Daisy didn’t say much, for once. “It’s okay if you want to go home,” I said to her at one point.
“Do you want me to go home?” she asked.
“Up to you,” I said. “Seriously.”
“I’ll stay,” she answered, and sat quietly, her eyes glancing from me to my mom and back again.
NINETEEN
“GOOD NEWS AND BAD NEWS,” announced a woman in navy-blue scrubs upon entering the room. “Bad news, you have a lacerated liver. Good news, it’s a mild laceration. We’ll watch you closely for a couple days, so we can make sure your bleeding doesn’t increase, and you’ll be sore for several weeks, but I’m ordering you pain medication now so you’ll be comfortable. Questions.”

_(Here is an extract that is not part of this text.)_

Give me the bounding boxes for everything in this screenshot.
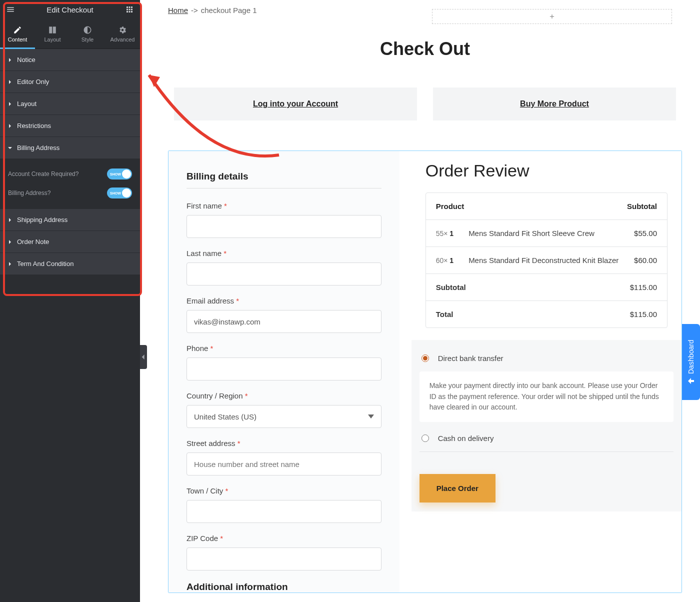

“She’s going to be okay?” my mom asked.
“Yes. If the bleeding worsens, surgery will be necessary, but based on the radiologist’s report, I think that’s very unlikely. As liver lacerations go, this is about as good as they get. Your daughter is really quite lucky, in the scheme of things.”
“She’s going to be okay,” my mom said again.
“As I said, we’ll keep a close eye on her for a couple days, and then she’ll have about a week of bed rest. Within six or so weeks, she should be her old self.”
My mother dissolved into tears of gratitude as I turned over that phrase, her old self. “Do I need antibiotics?” I asked.
“You shouldn’t. If we had to do surgery, you would, but as of now, no.” A shiver of relief rolled through me. No antibiotics. No increased risk of C. diff. Just needed to get the hell out of here, then.
The doctor asked me about my medications, and I told her. She made some notes in the chart and then said, “Someone will be by shortly to take you upstairs, and we’ll get you something for the pain before that.”
“Wait,” I said. “What do you mean upstairs?”